The content is great – flying as an activity within a world of literalism. Your use of the literalism/magic distinction was put to good work, as well. You had an interesting array of additional concepts, as well. It was an excellent idea to gather our photos to incorporate in your presentation – it heightened our engagement and self-reflexivity. If anything, I would have strategized with this technique even more; you did manage to draw out our unique experiences of flying/not flying (Bianca forgets to fly, for example), however.

Suggestions: it is evident that you thought deeply about a number of things associated with flying, the interface, embodiment, space and our orientation within it. There was a disconnect, however between the ethnographic and the theory. This, I suspect, was due to the performance of presenting your thoughts. Presenting is a developed skill. It requires remembering where you’re going, delivering it in a chronology that makes sense for an aural/visual situation, and providing the audience with a question or intrigue, followed by an eventual payoff – like filmmaking I guess.

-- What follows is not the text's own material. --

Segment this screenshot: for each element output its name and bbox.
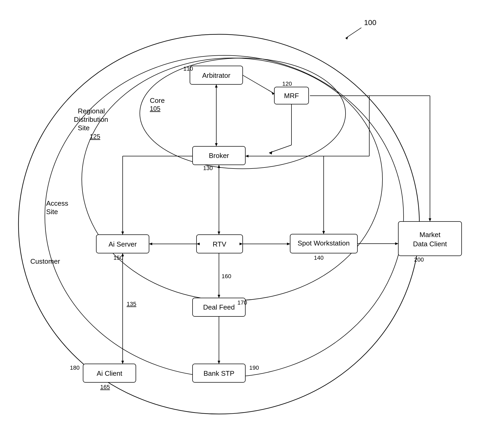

Things I would do differently. Start with a succinct and marked introduction. “Why look at a thing like flying? In a virtual world like SL, where realism is the dominant ‘genre’, the “magical” act of flying can reveal something about how we engage virtual worlds. I will specifically address…” or something like that. Another way to begin is to give a detailed ethnographic example. “with whoosh sound I glide over the trickling stream, flanked by poppies and clover and then shoot straight upwards against a cascading tower of water, landing up atop a cliff. I am at the xyz Botanical Gardens in SL. I am able to map it with my body, the compass, the surveyor, the owner of this territory. I have a territory before my eyes that I can incorporate into my personal experience, rather than the other way around. It is because I can fly…”

I would perhaps divide the presentation into sections, one being the map, two being empathetic images, three being third meaning, etc, etc. rather than all the theory up – front. Let each idea breathe and live itself out through ethnographic particularity. Overall, I would incorporate much more detailed SL accounts as instances of each of these ideas. That would also help you articulate these ideas more clearly. Remember that this is ethnographic research – based on kinds of experience – personal and participant observation experience and reports of others’ experiences.

I would also more clearly make the connection with everyday life in RL – have we developed a sense of mastery in RL because of flying ability in SL? Are we impatient with walking? Do we privilege bird’s-eye views as surveillance or as self-orienting techniques. This could come out in more ethnographic inquiry.